Now, my co-mates and brothers in exile,
Hath not old custom made this life more sweet
Than that of painted pomp? Are not these woods
More free from peril than the envious court?
...Sweet are the uses of adversity,
Which, like the toad, ugly and venomous,
Wears yet a precious jewel in his head;
And this our life exempt from public haunt
Finds tongues in trees, books in the running brooks,
Sermons in stones and good in every thing.
I would not change it.
--Shakespeare, As You Like It, Act II, Scene 1
And even in Atlantis of the legend
The night the seas rushed in,
The drowning men still bellowed for their slaves.
--Bertholt Brecht, A Worker Reads History
We took in a marvelous but misdirected exhibition at the New York Asia Museum yesterday on "The Artful Recluse" --the scholars who from the cares and distractions of ordinary life, to pursue the discipline of solitary study. The premise is two fold. One arises from the collapse of the Ming Dynasty in the 17th Century and its conquest by the (foreign, Manchu) Qing who ruled until 1911. By the standard account, some scholar/poet/bureaucrats responded by retreating from court to country (some others, it appears, did not retreat; some retreated and then came back).

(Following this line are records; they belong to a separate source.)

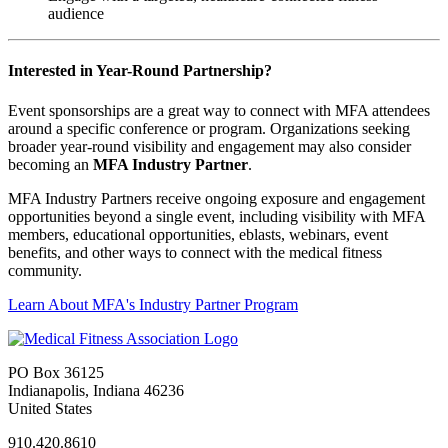
audience
Interested in Year-Round Partnership?
Event sponsorships are a great way to connect with MFA attendees
around a specific conference or program. Organizations seeking
broader year-round visibility and engagement may also consider
becoming an
MFA Industry Partner
.
MFA Industry Partners receive ongoing exposure and engagement
opportunities beyond a single event, including visibility with MFA
members, educational opportunities, eblasts, webinars, event
benefits, and other ways to connect with the medical fitness
community.
Learn About MFA's Industry Partner Program
PO Box 36125
Indianapolis, Indiana 46236
United States
910.420.8610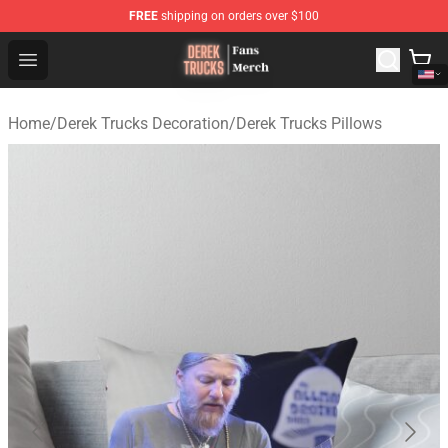
FREE
shipping on orders over $100
Derek Trucks Store - Official Derek Trucks Merchandise 
Open menu
Home
/
Derek Trucks Decoration
/
Derek Trucks Pillows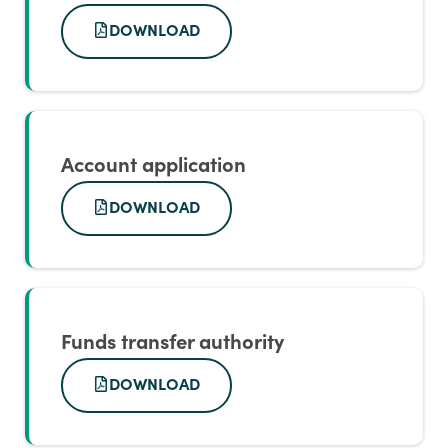
DOWNLOAD
Account application
DOWNLOAD
Funds transfer authority
DOWNLOAD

So far so good. But the presentation slips almost without notice into a discussion/considertion of a longer tradition of "the reclusive scholar" which extends perhaps at least as far back as the Tang. So, one part specific, contextualized, "historical;" another, a piece of the grand tradition of Chinese identity, existing as it were out of time.
Once you focus on the grand tradition in it own right, you realize that the notion of "the reclusive scholar" in China is stylized in much the same way as the tradition of the pastoral in the West--the pastoral which extends at least from Theokritus in the late Hellenistic through to Marie Antoinette at the Petite Trianon.
Bringing the larger tradition into focus, you can take a second look at the historic moment of the Chinese17th Century revolution. You realize that these scholars who rejected the cares of the court seem never to have missed a meal. They still have inkstones and leisure to write with them, and boats, and time for quiet idylls on the water. A lot of their painting and poetry seems designed to honor masters from centuries before. And most particularly: one suspects that the Qing conquerors could if they wished have merely squashed these dissenters like a bug.
There's a giveaway in the comments to s particularly interesting display on the place of "the female recluse":
While a number of women were encouraged by their husbands and sons to go into reclusion, unlike men, women did not hold positions in the civil service from which they could withdraw. For women , therefore, reclusion related to the rejection of traditional positions that they might hold on society.... The use of the term recluse could be a way to describe a woman's removal from following the typical feminine roles of wife, concubine, or courtesan ...Translated, for women, reclusion may have marked a rejection of roles (or perhaps better, an escape from particular forms of bondage), still for men, it was just another job.